I was surprised to see AT&T announce a public-private partnership with Vanderburgh County, Indiana to build fiber to 20,000 rural locations. The public announcement of the partnership says that the County will provide a $9.9 million grant, and AT&T will pick up the remaining $29.7 million investment.
The primary reason this surprised me is that it is a major reversal in direction for AT&T. The company spent the last thirty years working its way out of rural America, capped by an announcement in October 2020 that the company will no longer connect DSL customers. AT&T has publicly complained for years about the high cost of serving rural locations and has steadily cut its costs in rural America by slashing business offices and rural technicians. It’s almost shocking to see the company dive back in as a last-mile ISP in a situation that means long truck rolls and higher operating costs.
I’m sure it was the County grant that made AT&T consider this, but even that is surprising since the County is only contributing 25% of the funding. I’ve created hundreds of rural business plans, and most rural builds need grants of 40% or even much more to make financial sense. I assume that there is something unique about this county that makes that math work. AT&T and other telcos have one major advantage for building fiber that might have come into play – they can overlash fiber onto existing copper wires at a fraction of the cost of any other fiber builder, so perhaps AT&T’s real costs won’t be $29.7 million. Obviously, the math works for AT&T, and another county will be getting a rural fiber solution.
AT&T is not alone in chasing rural funding. We saw Charter make a major rural play in last year’s RDOF reverse auction. The RDOF reverse auction also attracted Frontier and Windstream, and both of these companies have made it clear that pursuing fiber expansion opportunities and pursuing grants are a key part of their future strategic plan.
My instincts are telling me that we are about to see a fiber land grab. The big ISPs other than Verizon had shunned building fiber for decades. When Verizon built its FiOS network, every other big ISP said they thought fiber was a bad strategic mistake by Verizon. But we’ve finally reached the time when the whole country wants fiber.
This AT&T announcement foreshadows that grant funding might be a big component of a big ISP land grab. The big ISPs have never been shy about taking huge federal funding. I wouldn’t be surprised if the big ISPs are collectively planning in board rooms on grabbing a majority of any big federal broadband grant funding program.
I think there is another factor that has awoken the big ISPs, which is also related to a land grab. Consider Charter. If they look out a decade or two into the future, they can see that rural fiber will surround their current footprint if they do nothing. All big ISPs are under tremendous pressure from Wall Street to keep growing. Charter has thrived for the last decade with a simple business plan of taking DSL customers from the telcos.
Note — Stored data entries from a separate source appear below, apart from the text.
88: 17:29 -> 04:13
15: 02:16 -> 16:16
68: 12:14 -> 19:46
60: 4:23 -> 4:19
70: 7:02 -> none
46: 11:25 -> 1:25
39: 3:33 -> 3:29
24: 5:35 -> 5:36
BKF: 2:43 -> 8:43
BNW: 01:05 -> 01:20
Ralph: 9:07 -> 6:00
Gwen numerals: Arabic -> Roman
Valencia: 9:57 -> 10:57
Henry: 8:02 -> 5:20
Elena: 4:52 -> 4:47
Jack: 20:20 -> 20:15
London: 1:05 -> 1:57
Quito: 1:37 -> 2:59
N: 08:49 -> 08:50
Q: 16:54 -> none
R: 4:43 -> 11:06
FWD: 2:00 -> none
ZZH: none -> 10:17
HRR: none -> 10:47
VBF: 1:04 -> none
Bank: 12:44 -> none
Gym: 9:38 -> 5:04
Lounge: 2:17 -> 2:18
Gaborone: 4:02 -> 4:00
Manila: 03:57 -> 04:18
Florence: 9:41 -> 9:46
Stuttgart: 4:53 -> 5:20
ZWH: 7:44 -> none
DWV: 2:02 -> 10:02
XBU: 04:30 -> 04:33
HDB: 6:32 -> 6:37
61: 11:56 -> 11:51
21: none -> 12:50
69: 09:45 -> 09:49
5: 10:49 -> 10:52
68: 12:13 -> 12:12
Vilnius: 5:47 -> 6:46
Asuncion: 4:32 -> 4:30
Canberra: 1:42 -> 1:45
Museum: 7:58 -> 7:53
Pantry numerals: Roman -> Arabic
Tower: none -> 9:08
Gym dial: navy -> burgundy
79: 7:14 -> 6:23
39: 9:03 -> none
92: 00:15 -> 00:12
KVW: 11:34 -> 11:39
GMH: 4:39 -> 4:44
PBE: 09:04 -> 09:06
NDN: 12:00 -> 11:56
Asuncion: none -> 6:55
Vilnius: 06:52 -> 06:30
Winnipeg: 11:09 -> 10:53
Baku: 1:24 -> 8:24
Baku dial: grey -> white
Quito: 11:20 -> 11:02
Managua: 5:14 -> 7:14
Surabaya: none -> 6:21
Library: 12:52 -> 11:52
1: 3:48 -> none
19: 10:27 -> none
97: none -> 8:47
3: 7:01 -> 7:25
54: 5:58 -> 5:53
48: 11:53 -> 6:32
It doesn’t require an Ouiji board to foresee the time in a few years when there won’t be any more DSL customers to capture.
I’m betting that part of Charter’s thinking for getting into the RDOF auction was the need to grab more geographic markets before somebody else does. Federal grant money makes this a lot easier to do, but without geographic expansion, Charter will eventually be landlocked and will eventually stop growing at a rate that will satisfy Wall Street.
Charter must also be worried about the growing momentum to build fiber in cities. I think Charter is grabbing rural markets where it can have a guaranteed monopoly for the coming decades to hedge against losing urban customers to competition from fiber and from wireless ISPs like Starry.
My guess is that the AT&T announcement is just the tip of the iceberg. If Congress releases $42 billion in broadband grants, the big companies are all going to have their hands out to get a big piece of the money. And that is going to transform the rural landscape in a way that I would never have imagined. I would have taken a bet from anybody, even a few years ago, that AT&T would never build rural fiber – and it looks like I was wrong.